A few weeks ago I wrote about online training’s dirty little secret: abandonment. Now it’s time to take on the proud tradition of instructor-led training. ILT is the foundation upon which all instruction rests. We’ve been putting teachers in front of classes for centuries to lecture, explain, remediate, share experiences, quiz and inspire.
So what’s the problem? It’s the “I” in "ILT."
Now, before I’m pummeled by the “if you can read this, thank a teacher” crowd, please understand I’m not denigrating teachers or suggesting they don’t play an important role. I’m just suggesting that the instructor model has a flaw, and being aware of it is the first step in mitigating the problem.
Specifically, the problem is the lack of consistency in instruction caused by the instructor variable. In other words, the presentation of the curriculum will vary from one instructor to another, and even from one presentation to another by the same instructor. In some ways, that’s also the greatest benefit of ILT: The instructor can make a difference. A great teacher can inspire a class or make the most difficult lesson understandable. But a less gifted teacher—or even one having a difficult day—just as easily can miss the mark, or worse yet, stray from the curriculum and introduce inaccuracies or misconceptions.
With ILT, it’s nearly impossible to ensure that every class will be presented with exactly the same material exactly the same way. Maybe that’s OK if it’s a literature class and there are multiple interpretations of the content, and the objective is to stimulate creative thinking. But it’s not OK if you’re teaching compliance and success is determined by whether every member of the class has a clear understanding of a predetermined set of issues and facts.
Self-directed online learning may have its faults, but consistent presentation isn’t one of them. The course plays the same way for all students; they see and hear the same information presented identically. And there are times when that’s not only important but critical to achieving the outcome your learning program requires.
I find that classroom instructors often have the most difficult time understanding the value and benefits of online learning. They can’t imagine an online course being as effective as they are. They may be blinded by years of students telling them how much they enjoyed the class. That’s great, but if you measure your success by how good students make you feel, you’re using a different measuring stick than I am.

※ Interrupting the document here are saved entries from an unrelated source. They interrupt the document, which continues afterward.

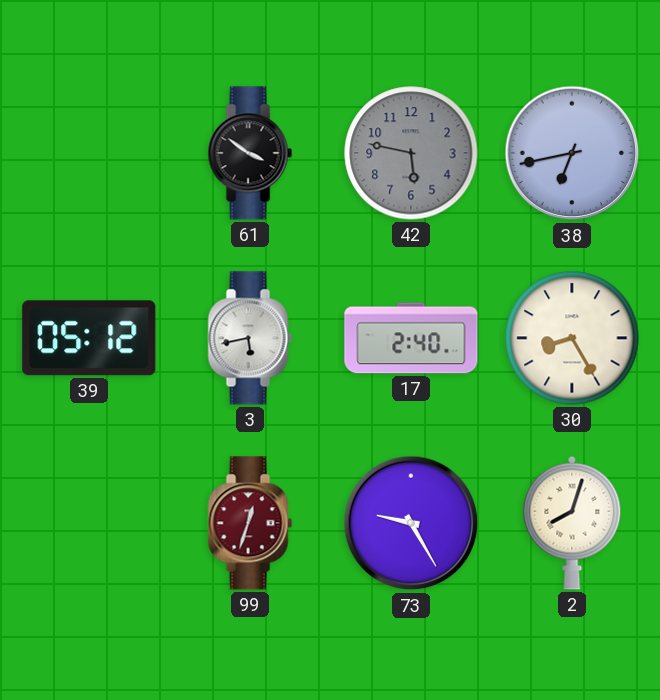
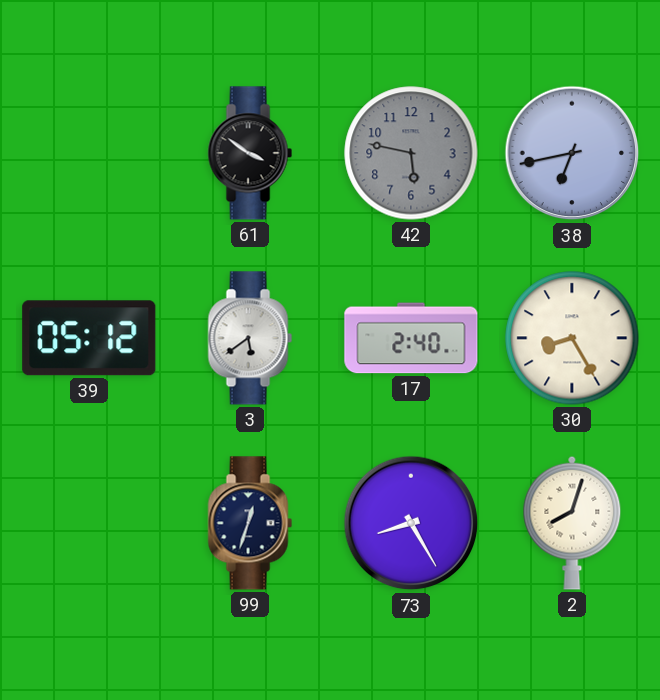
3: 5:43 -> 5:39
99 dial: burgundy -> navy
73: 9:25 -> 8:25
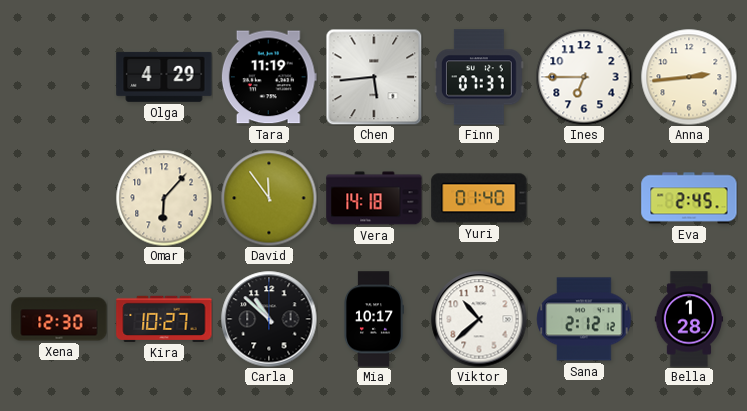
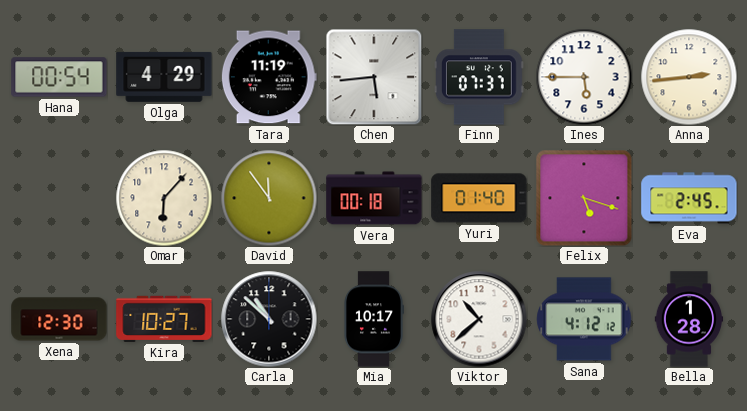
Hana: none -> 00:54
Ines: 6:45 -> 5:45
Vera: 14:18 -> 00:18
Felix: none -> 5:18
Sana: 2:12 -> 4:12
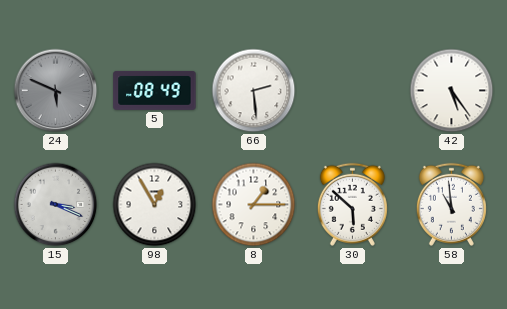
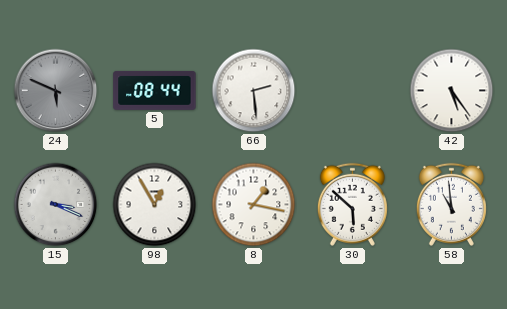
5: 08:49 -> 08:44
8: 1:15 -> 1:17
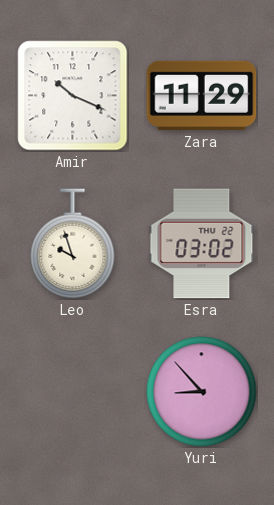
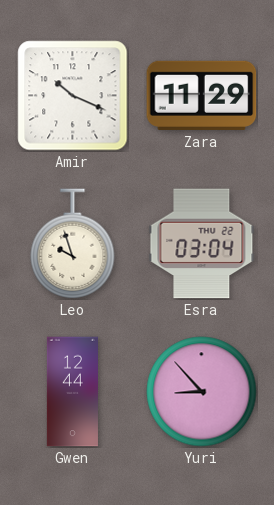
Esra: 03:02 -> 03:04
Gwen: none -> 12:44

To me, presenting the curriculum—whether by a live instructor or online—isn’t about performance; it’s about consistency. If you’ve carefully designed the curriculum and it includes exactly what needs to be learned to achieve the learning objectives, then the presentation is about delivering the curriculum so the objectives can be realized. If you do that in a way that is engaging, fun, inspiring and lasting, then it’s more likely that you’ll accomplish the learning objectives. So the presentation is important, but it must be done well. And, while both ILT and online instruction can also deliver curriculum consistently, it's much more challenging to do when human beings are doing the instruction live.
All right, now it’s time to pummel me with stories of how a teacher changed your life. I’ve got some of those, too.